Segment Start: DATASET ENTRIES

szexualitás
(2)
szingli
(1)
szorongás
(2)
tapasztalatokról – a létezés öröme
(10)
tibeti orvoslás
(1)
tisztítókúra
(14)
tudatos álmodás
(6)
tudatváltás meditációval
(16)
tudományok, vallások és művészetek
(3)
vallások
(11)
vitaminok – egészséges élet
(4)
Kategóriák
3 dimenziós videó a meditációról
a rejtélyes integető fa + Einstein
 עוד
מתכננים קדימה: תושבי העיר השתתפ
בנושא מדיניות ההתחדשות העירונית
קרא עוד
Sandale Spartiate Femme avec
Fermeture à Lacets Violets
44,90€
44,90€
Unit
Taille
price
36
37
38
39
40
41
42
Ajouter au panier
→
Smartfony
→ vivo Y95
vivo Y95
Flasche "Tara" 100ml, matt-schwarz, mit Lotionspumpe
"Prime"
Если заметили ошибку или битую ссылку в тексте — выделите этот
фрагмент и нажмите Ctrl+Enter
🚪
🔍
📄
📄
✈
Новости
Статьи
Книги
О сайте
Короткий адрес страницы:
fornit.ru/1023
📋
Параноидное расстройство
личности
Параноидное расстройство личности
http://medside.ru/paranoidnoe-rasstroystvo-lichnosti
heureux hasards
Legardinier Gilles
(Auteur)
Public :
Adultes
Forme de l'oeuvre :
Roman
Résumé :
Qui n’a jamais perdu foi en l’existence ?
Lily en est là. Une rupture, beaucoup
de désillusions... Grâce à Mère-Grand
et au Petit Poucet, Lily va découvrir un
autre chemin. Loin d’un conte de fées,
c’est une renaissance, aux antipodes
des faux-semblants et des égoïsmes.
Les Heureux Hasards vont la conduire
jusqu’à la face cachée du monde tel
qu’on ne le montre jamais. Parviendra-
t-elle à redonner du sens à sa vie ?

Segment End: DATASET ENTRIES
Segment Start: DATASET ENTRIES

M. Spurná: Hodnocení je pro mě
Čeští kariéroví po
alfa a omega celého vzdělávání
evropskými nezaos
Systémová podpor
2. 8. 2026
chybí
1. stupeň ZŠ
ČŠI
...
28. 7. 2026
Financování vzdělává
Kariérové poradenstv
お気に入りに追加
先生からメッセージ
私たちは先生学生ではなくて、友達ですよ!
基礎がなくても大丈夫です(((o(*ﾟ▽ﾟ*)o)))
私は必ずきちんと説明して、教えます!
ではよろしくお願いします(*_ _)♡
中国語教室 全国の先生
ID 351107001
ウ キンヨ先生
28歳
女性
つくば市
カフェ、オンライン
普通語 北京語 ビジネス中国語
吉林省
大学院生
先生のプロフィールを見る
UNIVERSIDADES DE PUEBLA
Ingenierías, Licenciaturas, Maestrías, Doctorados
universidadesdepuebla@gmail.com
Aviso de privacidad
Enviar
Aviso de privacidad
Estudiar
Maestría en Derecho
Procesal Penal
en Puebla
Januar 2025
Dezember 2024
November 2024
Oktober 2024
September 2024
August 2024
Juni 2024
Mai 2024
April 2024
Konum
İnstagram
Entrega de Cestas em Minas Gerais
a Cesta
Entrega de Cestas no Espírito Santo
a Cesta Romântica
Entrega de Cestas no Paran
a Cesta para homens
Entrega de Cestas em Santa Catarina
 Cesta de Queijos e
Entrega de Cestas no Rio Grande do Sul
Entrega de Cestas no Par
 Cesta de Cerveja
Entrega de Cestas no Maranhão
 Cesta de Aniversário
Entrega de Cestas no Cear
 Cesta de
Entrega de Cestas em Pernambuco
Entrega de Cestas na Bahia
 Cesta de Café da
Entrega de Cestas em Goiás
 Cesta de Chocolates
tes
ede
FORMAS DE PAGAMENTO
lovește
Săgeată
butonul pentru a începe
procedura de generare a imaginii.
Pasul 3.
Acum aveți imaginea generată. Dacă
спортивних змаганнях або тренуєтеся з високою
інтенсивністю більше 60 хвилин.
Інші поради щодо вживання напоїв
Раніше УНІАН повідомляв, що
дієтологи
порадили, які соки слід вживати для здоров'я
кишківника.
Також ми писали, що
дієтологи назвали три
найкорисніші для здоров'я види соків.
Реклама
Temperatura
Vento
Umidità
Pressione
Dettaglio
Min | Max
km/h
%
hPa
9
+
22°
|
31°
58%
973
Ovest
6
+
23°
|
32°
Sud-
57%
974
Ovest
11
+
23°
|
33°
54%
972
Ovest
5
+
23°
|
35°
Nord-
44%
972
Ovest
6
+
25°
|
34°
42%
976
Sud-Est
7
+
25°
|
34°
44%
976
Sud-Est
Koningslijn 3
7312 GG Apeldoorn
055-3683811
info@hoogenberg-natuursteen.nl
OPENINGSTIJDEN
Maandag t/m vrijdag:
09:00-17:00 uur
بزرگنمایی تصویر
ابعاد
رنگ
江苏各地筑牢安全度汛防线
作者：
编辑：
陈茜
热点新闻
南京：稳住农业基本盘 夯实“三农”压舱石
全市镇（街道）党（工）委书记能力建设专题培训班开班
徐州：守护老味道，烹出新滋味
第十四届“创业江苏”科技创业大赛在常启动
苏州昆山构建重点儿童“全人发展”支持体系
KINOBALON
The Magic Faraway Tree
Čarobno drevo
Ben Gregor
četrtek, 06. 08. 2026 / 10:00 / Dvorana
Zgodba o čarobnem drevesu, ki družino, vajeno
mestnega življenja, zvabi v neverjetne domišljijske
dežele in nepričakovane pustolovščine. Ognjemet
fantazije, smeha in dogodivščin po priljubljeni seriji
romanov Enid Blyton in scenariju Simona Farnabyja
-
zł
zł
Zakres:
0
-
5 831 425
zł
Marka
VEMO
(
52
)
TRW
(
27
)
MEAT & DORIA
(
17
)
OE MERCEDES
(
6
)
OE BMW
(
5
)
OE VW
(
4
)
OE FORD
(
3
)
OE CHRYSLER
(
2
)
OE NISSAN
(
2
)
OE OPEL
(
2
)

Segment End: DATASET ENTRIES

_PROBLEM REQUIREMENTS_: Looking at the data above, return every line from the one with "Januar 2025" down to the one with "Entrega de Cestas no Rio Grande do Sul", exactly and inclusively.

_OUTPUT_:
Januar 2025
Dezember 2024
November 2024
Oktober 2024
September 2024
August 2024
Juni 2024
Mai 2024
April 2024
Konum
İnstagram
Entrega de Cestas em Minas Gerais
a Cesta
Entrega de Cestas no Espírito Santo
a Cesta Romântica
Entrega de Cestas no Paran
a Cesta para homens
Entrega de Cestas em Santa Catarina
 Cesta de Queijos e
Entrega de Cestas no Rio Grande do Sul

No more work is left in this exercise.